START Data shown

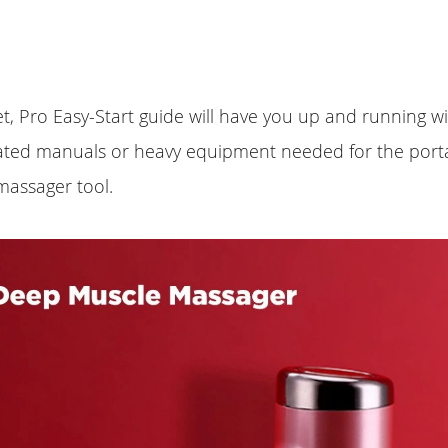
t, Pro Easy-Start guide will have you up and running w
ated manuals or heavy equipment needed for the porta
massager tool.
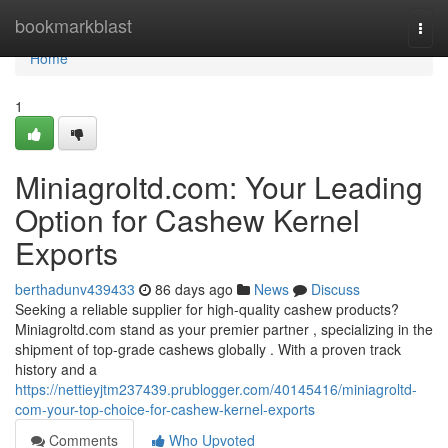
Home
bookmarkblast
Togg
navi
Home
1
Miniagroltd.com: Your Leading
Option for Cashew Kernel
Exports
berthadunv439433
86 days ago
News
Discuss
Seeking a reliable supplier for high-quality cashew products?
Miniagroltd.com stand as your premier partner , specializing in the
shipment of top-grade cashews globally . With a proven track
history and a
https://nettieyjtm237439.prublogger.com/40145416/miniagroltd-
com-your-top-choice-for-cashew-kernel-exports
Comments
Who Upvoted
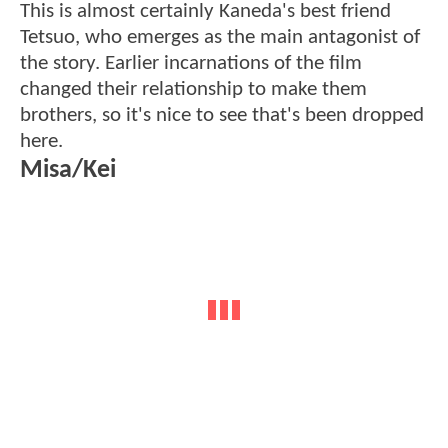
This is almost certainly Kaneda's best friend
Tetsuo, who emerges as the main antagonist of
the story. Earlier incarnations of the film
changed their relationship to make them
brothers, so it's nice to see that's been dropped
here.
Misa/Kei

END Data shown

[What the task requires]
Reproduce all the entries that precede this task, word for word, minus any pictures.

[Written answer]
t, Pro Easy-Start guide will have you up and running w
ated manuals or heavy equipment needed for the porta
massager tool.
Home
bookmarkblast
Togg
navi
Home
1
Miniagroltd.com: Your Leading
Option for Cashew Kernel
Exports
berthadunv439433
86 days ago
News
Discuss
Seeking a reliable supplier for high-quality cashew products?
Miniagroltd.com stand as your premier partner , specializing in the
shipment of top-grade cashews globally . With a proven track
history and a
https://nettieyjtm237439.prublogger.com/40145416/miniagroltd-
com-your-top-choice-for-cashew-kernel-exports
Comments
Who Upvoted
This is almost certainly Kaneda's best friend
Tetsuo, who emerges as the main antagonist of
the story. Earlier incarnations of the film
changed their relationship to make them
brothers, so it's nice to see that's been dropped
here.
Misa/Kei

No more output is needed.